Eine Person kann zwar mehrere Wohnsitze haben[8], aber stets nur einen gewöhnlichen Aufenthalt.[9] Davon geht die AO aus, die in § 8 AO "einen Wohnsitz", dagegen in § 9 AO "den gewöhnlichen Aufenthalt" nennt. Vor diesem Hintergrund wird mit der Begründung eines neuen gewöhnlichen Aufenthalts immer der bisherige Aufenthalt aufgegeben.[10] Neben einem oder mehreren Wohnsitzen ist ein gewöhnlicher Aufenthalt möglich.[11] Hat eine Person Wohnsitz oder gewöhnlichen Aufenthalt im Inland, so hat der gewöhnliche Aufenthalt als nachrangiger Anknüpfungspunkt gegenüber dem Wohnsitz keine rechtliche Bedeutung.[12] So ist z. B. bei einem solchen Nebeneinander von Wohnsitz und gewöhnlichem Aufenthalt an verschiedenen Orten im Inland für die örtliche Zuständigkeit bei der ESt der Wohnsitz maßgebend.[13] Dagegen führt ein gewöhnlicher Aufenthalt im Inland neben einem Wohnsitz im Ausland z. B. zur unbeschränkten Steuerpflicht.[14] Das Vorhandensein eines inländischen gewöhnlichen Aufenthalts neben einem ausländischen Wohnsitz ist im Einzelfall kritisch zu prüfen[15], aber durchaus möglich. Oftmals wird an einem neuen Wohnsitzort auch der gewöhnliche Aufenthalt (mit-)begründet, sodass mit der Aufgabe des Wohnsitzes grds. auch der gewöhnliche Aufenthalt endet.[16] Allerdings tritt diese Rechtsfolge nicht zwangsläufig ein, da mit einer Aufgabe des Wohnsitzes nicht immer auch der gewöhnliche Aufenthalt beendet wird, z. B. wenn dennoch weiterhin Übernachtungen im Inland vorgenommen werden.

 

Rz. 2a

Der in Doppelbesteuerungsabkommen verwendete Begriff des gewöhnlichen Aufenthalts ist, sofern es um die Anwendung deutschen Rechts geht, nach § 9 AO zu bestimmen.[17]

[2] RStBl 1939, 826.
[3] Buciek, in Beermann/Gosch, AO/FGO, § 9 AO Rz. 7.
[6] Vgl. § 21 Abs. 1 BerlFG.
[7] Deppe, StuW 1982, 332.
[9] BFH v. 9.2.1966, I 244/63, BStBl III 1966, 522; BFH v. 10.8.1983, I R 241/82, HFR 1984, 4; Buciek, in Beermann/Gosch, AO/FGO, § 9 AO Rz. 10.
[11] BFH v. 4.6.1975, I R 250/73, BStBl II 1975, 708; Buciek, in Beermann/Gosch, AO/FGO, § 9 AO Rz. 11.
[12] Ebenso Musil, in HHSp, AO/FGO, § 9 AO Rz. 11.

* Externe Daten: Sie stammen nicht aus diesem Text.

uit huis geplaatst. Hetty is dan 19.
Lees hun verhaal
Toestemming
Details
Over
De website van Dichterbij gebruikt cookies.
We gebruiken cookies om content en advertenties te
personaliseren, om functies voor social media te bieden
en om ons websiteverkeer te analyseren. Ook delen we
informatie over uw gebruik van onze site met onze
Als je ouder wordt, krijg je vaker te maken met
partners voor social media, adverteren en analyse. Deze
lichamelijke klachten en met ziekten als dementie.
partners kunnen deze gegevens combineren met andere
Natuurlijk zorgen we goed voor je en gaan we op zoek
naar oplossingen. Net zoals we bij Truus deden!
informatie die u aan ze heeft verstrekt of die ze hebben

2 Allgemeine Begriffsbestimmung (S. 1)

2.1 Tatsächliche Gestaltung

 

Rz. 3

Nach den tatsächlichen, äußeren Umständen muss sich die Person ("jemand") derart an einem Ort oder in einem Gebiet aufhalten, dass darin nicht nur ein vorübergehendes Verweilen zu sehen ist. Die äußeren Umstände müssen auf einen gewöhnlichen Aufenthalt schließen lassen.[1] Diese Voraussetzungen gelten nach dem Wortlau...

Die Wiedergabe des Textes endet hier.